L'insieme dei provvedimenti del governo Renzi, dalla legge di Stabilità alla riforma Poletti sui contratti a termine fino al Jobs Act, aggiunti a tanti altri dei governi precedenti, spianano la strada al pieno arbitrio del padronato sulle condizioni di lavoro in Italia.
I disoccupati sono 3 milioni e 400 mila, il 9% in più dello scorso anno, un numero che parla chiaro e che ci dice quanto fossero false tutte le promesse che i governi Monti e Letta avevano fatto per farci ingoiare la devastazione del sistema pensionistico e la riforma Fornero del mercato del lavoro. Ma le cose rimarranno così anche nel 2015. Il tasso di disoccupazione non scenderà. Lo dicono tutti gli analisti, dalla Banca d'Italia, all'Istat ai centri di analisi economica delle grandi banche che tengono conto delle novità introdotte dal governo Renzi.
Ma le cifre sono delle semplici fotografie. Bisogna vedere tutto il film per avere un'idea di quello che sta succedendo. Una sola frase di un articolo del professor Luciano Gallino pubblicato da Repubblica lo scorso 18 novembre apre uno squarcio sull'immediato futuro: “Il numero di lavoratori poveri aumenterà in Italia in notevole misura”. Perché alla riduzione delle difese contro i licenziamenti arbitrari corrisponderà un ulteriore indebolimento del potere negoziale dei lavoratori, sia collettivamente, sia, ancora di più, individualmente.
Come se non bastasse la paura di finire senza lavoro, paura che già oggi costringe, in molte situazioni, ad accettare salari di fame, ore di lavoro non pagate, precarietà, condizioni di rischio personale altrimenti inaccettabili!
“Bisogna accontentarsi, di questi tempi è già tanto se si ha un lavoro...”. Quante volte abbiamo sentito pronunciare queste parole?
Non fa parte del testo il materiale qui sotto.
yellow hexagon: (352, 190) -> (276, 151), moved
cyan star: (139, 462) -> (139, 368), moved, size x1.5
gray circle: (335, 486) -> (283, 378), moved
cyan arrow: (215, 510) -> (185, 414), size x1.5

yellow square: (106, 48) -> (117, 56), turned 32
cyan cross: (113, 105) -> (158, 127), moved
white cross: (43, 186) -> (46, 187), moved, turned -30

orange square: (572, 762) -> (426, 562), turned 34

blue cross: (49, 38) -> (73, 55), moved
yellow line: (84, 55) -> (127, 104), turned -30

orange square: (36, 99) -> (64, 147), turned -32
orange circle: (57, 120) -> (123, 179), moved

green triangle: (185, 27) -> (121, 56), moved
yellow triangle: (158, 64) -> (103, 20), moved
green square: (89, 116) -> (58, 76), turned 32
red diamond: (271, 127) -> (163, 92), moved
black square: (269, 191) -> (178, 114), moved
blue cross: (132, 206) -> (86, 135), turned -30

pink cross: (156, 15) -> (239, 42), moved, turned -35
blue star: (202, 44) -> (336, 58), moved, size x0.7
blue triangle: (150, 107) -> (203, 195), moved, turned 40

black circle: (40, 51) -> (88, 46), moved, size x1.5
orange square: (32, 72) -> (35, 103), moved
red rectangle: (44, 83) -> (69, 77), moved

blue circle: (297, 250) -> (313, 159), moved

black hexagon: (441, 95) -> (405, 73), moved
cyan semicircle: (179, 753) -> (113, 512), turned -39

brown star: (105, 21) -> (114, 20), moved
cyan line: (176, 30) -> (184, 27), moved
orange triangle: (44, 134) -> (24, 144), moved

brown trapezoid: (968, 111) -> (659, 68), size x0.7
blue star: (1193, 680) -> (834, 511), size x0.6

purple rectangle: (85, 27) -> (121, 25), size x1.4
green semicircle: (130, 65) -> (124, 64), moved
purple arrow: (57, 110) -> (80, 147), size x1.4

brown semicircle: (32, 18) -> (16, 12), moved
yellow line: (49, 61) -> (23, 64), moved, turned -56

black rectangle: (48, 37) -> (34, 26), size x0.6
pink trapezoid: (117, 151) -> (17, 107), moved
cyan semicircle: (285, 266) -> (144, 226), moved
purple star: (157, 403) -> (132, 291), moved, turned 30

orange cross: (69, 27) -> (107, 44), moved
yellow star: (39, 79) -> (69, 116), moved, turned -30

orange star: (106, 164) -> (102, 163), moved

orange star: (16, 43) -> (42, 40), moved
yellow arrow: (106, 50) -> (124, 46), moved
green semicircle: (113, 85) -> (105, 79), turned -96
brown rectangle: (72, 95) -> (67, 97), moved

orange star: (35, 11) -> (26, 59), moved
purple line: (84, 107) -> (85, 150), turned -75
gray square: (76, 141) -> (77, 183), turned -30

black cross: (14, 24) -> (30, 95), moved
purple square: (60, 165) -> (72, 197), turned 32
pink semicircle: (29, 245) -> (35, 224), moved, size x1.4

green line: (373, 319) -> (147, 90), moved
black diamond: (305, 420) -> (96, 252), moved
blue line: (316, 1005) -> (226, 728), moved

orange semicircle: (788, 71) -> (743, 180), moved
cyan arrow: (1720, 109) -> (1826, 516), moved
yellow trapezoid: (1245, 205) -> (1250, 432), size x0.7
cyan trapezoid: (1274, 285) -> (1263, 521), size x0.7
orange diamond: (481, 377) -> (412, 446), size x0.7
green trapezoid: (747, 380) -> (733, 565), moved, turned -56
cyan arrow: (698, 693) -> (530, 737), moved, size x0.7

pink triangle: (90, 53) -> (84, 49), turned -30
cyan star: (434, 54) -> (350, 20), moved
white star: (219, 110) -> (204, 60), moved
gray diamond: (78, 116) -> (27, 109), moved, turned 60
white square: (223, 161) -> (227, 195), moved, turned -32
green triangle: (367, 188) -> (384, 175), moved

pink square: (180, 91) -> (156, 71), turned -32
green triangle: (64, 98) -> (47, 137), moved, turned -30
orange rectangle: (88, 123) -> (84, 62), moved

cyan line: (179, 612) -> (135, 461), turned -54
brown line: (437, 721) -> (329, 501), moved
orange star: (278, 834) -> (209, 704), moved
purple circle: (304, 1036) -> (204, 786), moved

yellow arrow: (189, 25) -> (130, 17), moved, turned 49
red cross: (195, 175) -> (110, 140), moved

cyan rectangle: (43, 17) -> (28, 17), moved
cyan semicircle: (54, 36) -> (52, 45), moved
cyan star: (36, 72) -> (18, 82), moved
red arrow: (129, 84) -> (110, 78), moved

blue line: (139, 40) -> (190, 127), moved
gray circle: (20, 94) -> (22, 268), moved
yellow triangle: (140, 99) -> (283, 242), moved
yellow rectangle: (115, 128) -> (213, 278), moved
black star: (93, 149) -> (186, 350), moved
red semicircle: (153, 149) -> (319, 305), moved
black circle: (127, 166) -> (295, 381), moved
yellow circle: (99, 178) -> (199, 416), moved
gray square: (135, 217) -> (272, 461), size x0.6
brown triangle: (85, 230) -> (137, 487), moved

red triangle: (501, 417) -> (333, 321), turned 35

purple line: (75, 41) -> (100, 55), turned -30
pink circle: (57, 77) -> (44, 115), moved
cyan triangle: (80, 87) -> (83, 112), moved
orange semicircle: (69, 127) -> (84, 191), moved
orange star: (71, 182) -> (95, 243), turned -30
Sono le dimensioni raggiunte dalla disoccupazione che spingono a rinunciare a sempre più diritti. E questo avviene da tempo, giorno per giorno, nella realtà della vita quotidiana di decine di milioni di persone.
Una situazione del genere, prodotta “naturalmente” dall'azione sfrenata delle forze di mercato, non avrebbe certo bisogno di essere aggravata e amplificata da “riforme” come quelle di Renzi o di Poletti. Ci sarebbe bisogno, al contrario, di costruire delle solide difese per occupati e disoccupati, per impedire che le imprese usino la crisi e la miseria come mezzi per mantenere i propri profitti a discapito dei lavoratori. Ma certo queste difese non può realizzarle un governo che “realizza i sogni” della Confindustria, secondo la commovente espressione di Giorgio Squinzi.
Dopo anni di paralisi, alcuni dei grandi apparati sindacali hanno “riscoperto” la mobilitazione e l'appello allo sciopero generale. Si può essere certi che la preoccupazione principale dei vertici di Cgil e Uil, con tutti i distinguo e le sfumature che li dividono, non è la tutela dei lavoratori ma quella di loro stessi e del loro ruolo sociale.
In ogni caso, milioni di lavoratori, di giovani, di senza-lavoro, sono in qualche modo toccati e scossi da questo movimento.
Noi pensiamo che tanto la manifestazione romana del 25 ottobre, quanto lo sciopero generale del 12 dicembre, dovrebbero essere considerati le prime tappe di una mobilitazione che duri nel tempo, fino al raggiungimento di alcuni obiettivi essenziali. Il primo è l'abrogazione del Jobs Act, naturalmente.
Ma, oltre a questo, tre milioni e 400 mila disoccupati non possono sospendere le proprie funzioni vitali in attesa della ripresa economica!
Bisogna rivendicare un salario garantito ai disoccupati, che non sia la miseria dell'attuale indennità di disoccupazione e che non abbia altri limiti di tempo che quelli necessari al disoccupato per trovarsi un altro impiego. Ma bisogna anche imporre un blocco dei licenziamenti e un ripristino del turn-over cominciando dalle grandi imprese, perché fabbricare disoccupazione cessi di essere la loro attività principale.